From what I can see, to say that c-section babies have PPH five times more often than vag birth babies is genuinely putting the cart before the horse: it sounds like the CS may have been a response to fetal hypoxia, not the cause of it.
Quote:
 Originally Posted by Charles Baudelaire From what I can see, to say that c-section babies have PPH five times more often than vag birth babies is genuinely putting the cart before the horse: it sounds like the CS may have been a response to fetal hypoxia, not the cause of it.
That's what I'm thinking, but have been unable to find a whole bunch of actual statistical evidence on elective c-section with NO fetal distress present at delivery and subsequent PPH risks.

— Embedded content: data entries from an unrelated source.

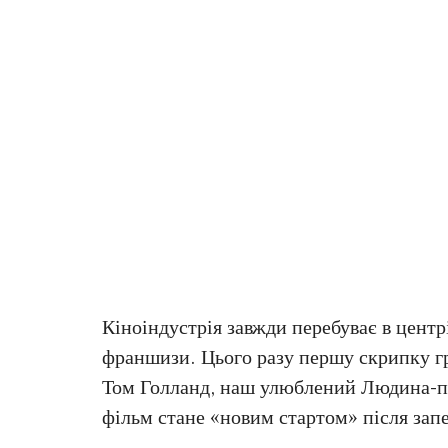
Кіноіндустрія завжди перебуває в центр
франшизи. Цього разу першу скрипку г
Том Голланд, наш улюблений Людина-па
фільм стане «новим стартом» після за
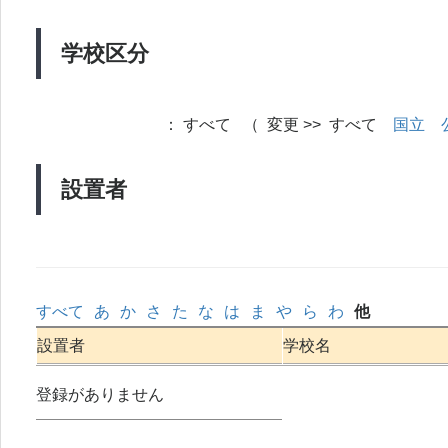
学校区分
：
すべて （ 変更 >> すべて
国立
設置者
すべて
あ
か
さ
た
な
は
ま
や
ら
わ
他
設置者
学校名
登録がありません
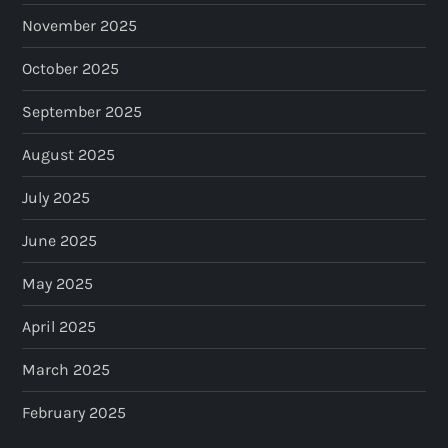
November 2025
October 2025
September 2025
August 2025
July 2025
June 2025
May 2025
April 2025
March 2025
February 2025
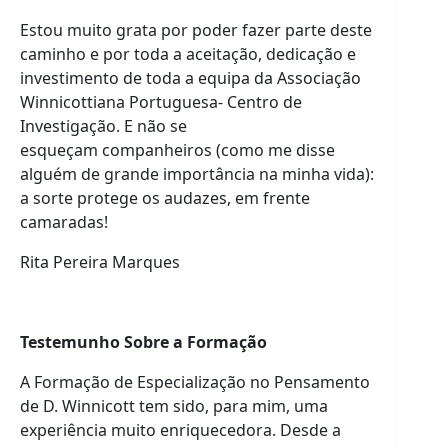
Estou muito grata por poder fazer parte deste
caminho e por toda a aceitação, dedicação e
investimento de toda a equipa da Associação
Winnicottiana Portuguesa- Centro de
Investigação. E não se
esqueçam companheiros (como me disse
alguém de grande importância na minha vida):
a sorte protege os audazes, em frente
camaradas!
Rita Pereira Marques
Testemunho
Sobre a Formação
A Formação de Especialização no Pensamento
de D. Winnicott tem sido, para mim, uma
experiência muito enriquecedora. Desde a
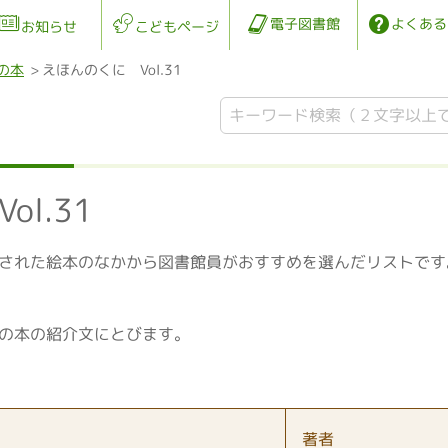
電子図書館
よくある
お知らせ
こどもページ
の本
えほんのくに Vol.31
l.31
された絵本のなかから図書館員がおすすめを選んだリストです
の本の紹介文にとびます。
著者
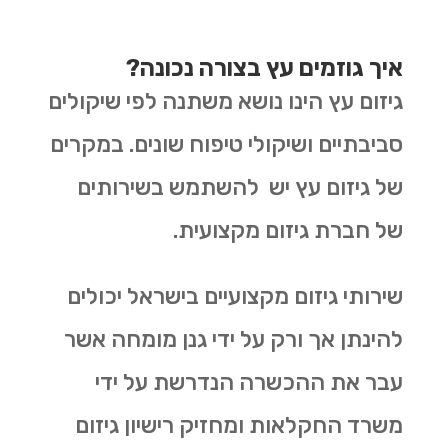
איך גוזמים עץ בצורה נכונה?
גיזום עץ הינו נושא משתנה לפי שיקולים
סביבתיים ושיקולי טיפוח שונים. במקרים
של גיזום עץ יש להשתמש בשירותים
של חברת גיזום מקצועית.
שירותי גיזום מקצועיים בישראל יכולים
להינתן אך ורק על ידי גנן מומחה אשר
עבר את ההכשרה הנדרשת על ידי
משרד החקלאות ומחזיק רישיון גיזום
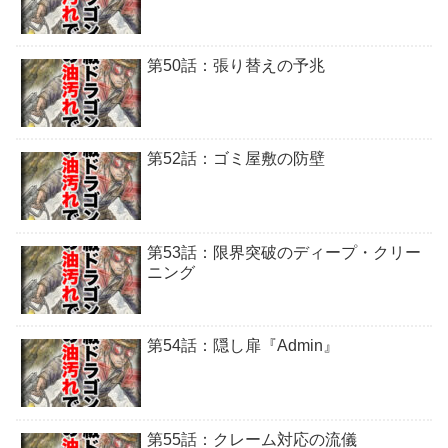
第50話：張り替えの予兆
第52話：ゴミ屋敷の防壁
第53話：限界突破のディープ・クリー
ニング
第54話：隠し扉『Admin』
第55話：クレーム対応の流儀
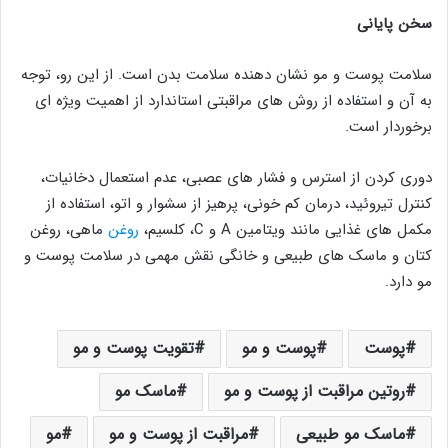
سخن پایانی
سلامت پوست و مو نشان دهنده سلامت بدن است. از این رو، توجه
به آن و استفاده از روش های مراقبتی استاندارد از اهمیت ویژه ای
برخوردار است.
دوری کردن از استرس و فشار های عصبی، عدم استعمال دخانیات،
کنترل تیروئید، درمان کم خونی، پرهیز از سشوار و اتو، استفاده از
مکمل های غذایی مانند ویتامین A و C، کلسیم،
روغن
ماهی، روغن
کتان و ماسک های طبیعی و خانگی نقش مهمی در سلامت پوست و
مو دارد.
پوست
پوست و مو
تقویت پوست و مو
روتین مراقبت از پوست و مو
ماسک مو
ماسک مو طبیعی
مراقبت از پوست و مو
مو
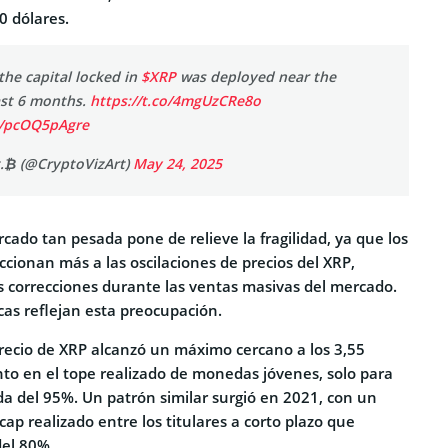
 dólares.
the capital locked in
$XRP
was deployed near the
ast 6 months.
https://t.co/4mgUzCRe8o
m/pcOQ5pAgre
.₿ (@CryptoVizArt)
May 24, 2025
cado tan pesada pone de relieve la fragilidad, ya que los
cionan más a las oscilaciones de precios del XRP,
s correcciones durante las ventas masivas del mercado.
cas reflejan esta preocupación.
precio de XRP alcanzó un máximo cercano a los 3,55
to en el tope realizado de monedas jóvenes, solo para
a del 95%. Un patrón similar surgió en 2021, con un
ap realizado entre los titulares a corto plazo que
del 80%.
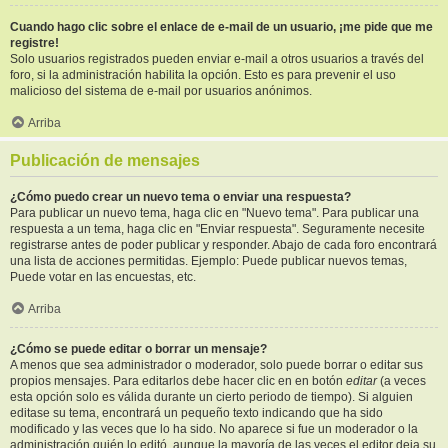
Cuando hago clic sobre el enlace de e-mail de un usuario, ¡me pide que me
registre!
Solo usuarios registrados pueden enviar e-mail a otros usuarios a través del
foro, si la administración habilita la opción. Esto es para prevenir el uso
malicioso del sistema de e-mail por usuarios anónimos.
Arriba
Publicación de mensajes
¿Cómo puedo crear un nuevo tema o enviar una respuesta?
Para publicar un nuevo tema, haga clic en "Nuevo tema". Para publicar una
respuesta a un tema, haga clic en "Enviar respuesta". Seguramente necesite
registrarse antes de poder publicar y responder. Abajo de cada foro encontrará
una lista de acciones permitidas. Ejemplo: Puede publicar nuevos temas,
Puede votar en las encuestas, etc.
Arriba
¿Cómo se puede editar o borrar un mensaje?
A menos que sea administrador o moderador, solo puede borrar o editar sus
propios mensajes. Para editarlos debe hacer clic en en botón
editar
(a veces
esta opción solo es válida durante un cierto periodo de tiempo). Si alguien
editase su tema, encontrará un pequeño texto indicando que ha sido
modificado y las veces que lo ha sido. No aparece si fue un moderador o la
administración quién lo editó, aunque la mayoría de las veces el editor deja su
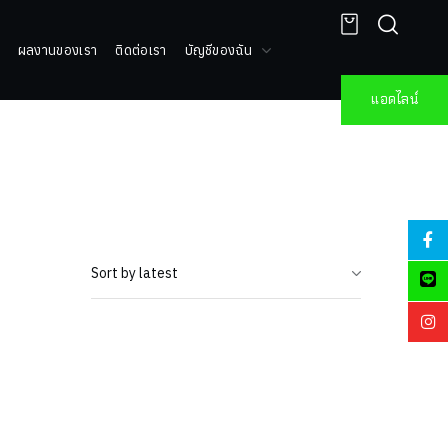
ผลงานของเรา
ติดต่อเรา
บัญชีของฉัน
แอดไลน์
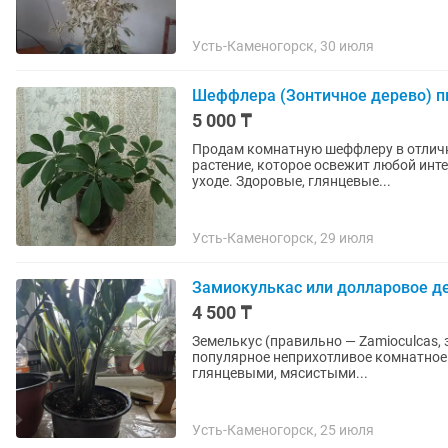
Усть-Каменогорск, 30 июля
Шеффлера (Зонтичное дерево) п
5 000 ₸
Продам комнатную шеффлеру в отличн
растение, которое освежит любой инт
уходе. Здоровые, глянцевые...
Усть-Каменогорск, 29 июля
Замиокулькас или долларовое д
4 500 ₸
Земелькус (правильно — Zamioculcas, 
популярное неприхотливое комнатное 
глянцевыми, мясистыми...
Усть-Каменогорск, 25 июля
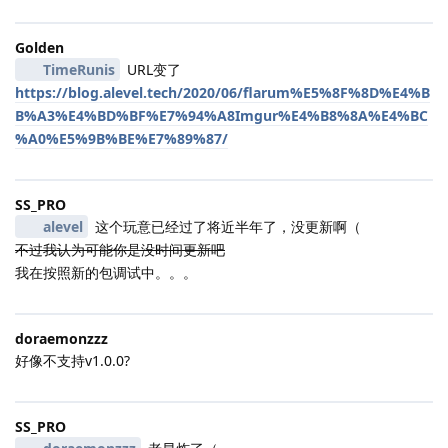
Golden
TimeRunis
URL变了
https://blog.alevel.tech/2020/06/flarum%E5%8F%8D%E4%B
B%A3%E4%BD%BF%E7%94%A8Imgur%E4%B8%8A%E4%BC
%A0%E5%9B%BE%E7%89%87/
SS_PRO
alevel
这个玩意已经过了将近半年了，没更新啊（
不过我认为可能你是没时间更新吧
我在按照新的包调试中。。。
doraemonzzz
好像不支持v1.0.0?
SS_PRO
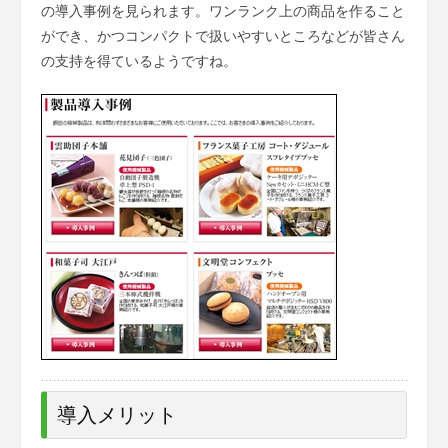
の導入事例を見られます。ワンランク上の商品を作ること
ができ
、かつコンパクトで扱いやすいところなどが皆さん
の支持を得ているようですね。
導入メリット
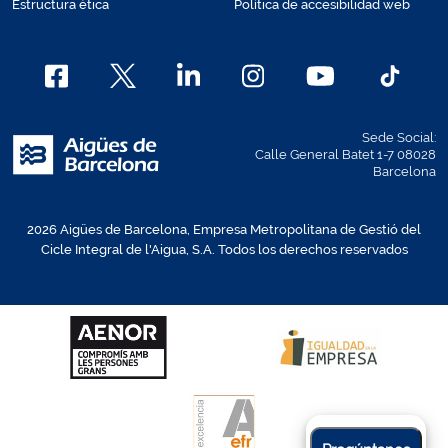
Estructura ética
Política de accesibilidad web
Sede Social:
Calle General Batet 1-7 08028
Barcelona
2026 Aigües de Barcelona, Empresa Metropolitana de Gestió del
Cicle Integral de l'Aigua, S.A. Todos los derechos reservados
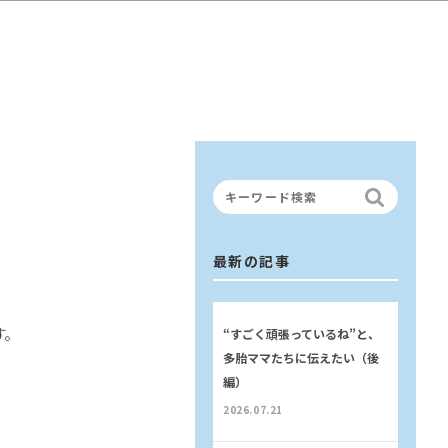
最新の記事
す。
“すごく頑張っているね”と、
多胎ママたちに伝えたい（後
編）
2026.07.21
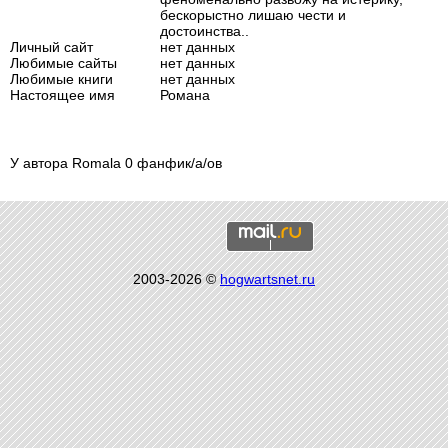
бескорыстно лишаю чести и
достоинства..
Личный сайт
нет данных
Любимые сайты
нет данных
Любимые книги
нет данных
Настоящее имя
Романа
У автора Romala 0 фанфик/а/ов
2003-2026 ©
hogwartsnet.ru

Stats are played both ways, and it's very frustrating, esp considering the average American hasn't a clue how to interpret stats. My high schoolers in the classroom literally shut down when they saw a fraction or decimal. Word problems? Ha! It makes it hard for anyone to actually read and UNDERSTAND the risks they are taking when you have to consider the source of information so carefully.

Obviously a site supporting VBAC is going to word risks of ERCS in the worst sounding way possible, which is really a shame cause it seems to work on the assumption that a woman can't possibly make an informed choice if given the WHOLE picture.